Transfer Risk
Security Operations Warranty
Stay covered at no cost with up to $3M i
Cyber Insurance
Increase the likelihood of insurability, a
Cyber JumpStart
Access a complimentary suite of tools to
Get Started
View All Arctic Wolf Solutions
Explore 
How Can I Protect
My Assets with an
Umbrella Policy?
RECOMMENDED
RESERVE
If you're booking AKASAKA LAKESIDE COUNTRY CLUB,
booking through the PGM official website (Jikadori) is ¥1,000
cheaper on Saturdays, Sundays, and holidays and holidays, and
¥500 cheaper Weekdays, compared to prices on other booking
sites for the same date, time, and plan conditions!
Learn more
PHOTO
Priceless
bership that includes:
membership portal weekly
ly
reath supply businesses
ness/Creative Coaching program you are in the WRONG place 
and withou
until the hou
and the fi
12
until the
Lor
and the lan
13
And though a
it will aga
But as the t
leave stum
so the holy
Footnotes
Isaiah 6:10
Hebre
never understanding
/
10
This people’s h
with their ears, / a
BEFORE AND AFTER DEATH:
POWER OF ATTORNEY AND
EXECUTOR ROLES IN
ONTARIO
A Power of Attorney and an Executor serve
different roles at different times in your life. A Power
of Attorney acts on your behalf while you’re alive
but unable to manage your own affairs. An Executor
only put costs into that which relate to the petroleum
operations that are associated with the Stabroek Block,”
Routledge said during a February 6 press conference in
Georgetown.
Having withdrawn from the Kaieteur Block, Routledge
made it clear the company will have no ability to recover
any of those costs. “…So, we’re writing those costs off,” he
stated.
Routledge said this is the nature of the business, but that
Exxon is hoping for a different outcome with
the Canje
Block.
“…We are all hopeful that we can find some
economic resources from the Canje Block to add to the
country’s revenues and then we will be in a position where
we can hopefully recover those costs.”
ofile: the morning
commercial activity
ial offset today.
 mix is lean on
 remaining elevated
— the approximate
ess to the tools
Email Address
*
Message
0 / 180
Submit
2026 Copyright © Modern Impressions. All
****************
### [Exercise goal]
The whole of the data must be given again, exactly as shown.

### [Answer for the task]
Transfer Risk
Security Operations Warranty
Stay covered at no cost with up to $3M i
Cyber Insurance
Increase the likelihood of insurability, a
Cyber JumpStart
Access a complimentary suite of tools to
Get Started
View All Arctic Wolf Solutions
Explore 
How Can I Protect
My Assets with an
Umbrella Policy?
RECOMMENDED
RESERVE
If you're booking AKASAKA LAKESIDE COUNTRY CLUB,
booking through the PGM official website (Jikadori) is ¥1,000
cheaper on Saturdays, Sundays, and holidays and holidays, and
¥500 cheaper Weekdays, compared to prices on other booking
sites for the same date, time, and plan conditions!
Learn more
PHOTO
Priceless
bership that includes:
membership portal weekly
ly
reath supply businesses
ness/Creative Coaching program you are in the WRONG place 
and withou
until the hou
and the fi
12
until the
Lor
and the lan
13
And though a
it will aga
But as the t
leave stum
so the holy
Footnotes
Isaiah 6:10
Hebre
never understanding
/
10
This people’s h
with their ears, / a
BEFORE AND AFTER DEATH:
POWER OF ATTORNEY AND
EXECUTOR ROLES IN
ONTARIO
A Power of Attorney and an Executor serve
different roles at different times in your life. A Power
of Attorney acts on your behalf while you’re alive
but unable to manage your own affairs. An Executor
only put costs into that which relate to the petroleum
operations that are associated with the Stabroek Block,”
Routledge said during a February 6 press conference in
Georgetown.
Having withdrawn from the Kaieteur Block, Routledge
made it clear the company will have no ability to recover
any of those costs. “…So, we’re writing those costs off,” he
stated.
Routledge said this is the nature of the business, but that
Exxon is hoping for a different outcome with
the Canje
Block.
“…We are all hopeful that we can find some
economic resources from the Canje Block to add to the
country’s revenues and then we will be in a position where
we can hopefully recover those costs.”
ofile: the morning
commercial activity
ial offset today.
 mix is lean on
 remaining elevated
— the approximate
ess to the tools
Email Address
*
Message
0 / 180
Submit
2026 Copyright © Modern Impressions. All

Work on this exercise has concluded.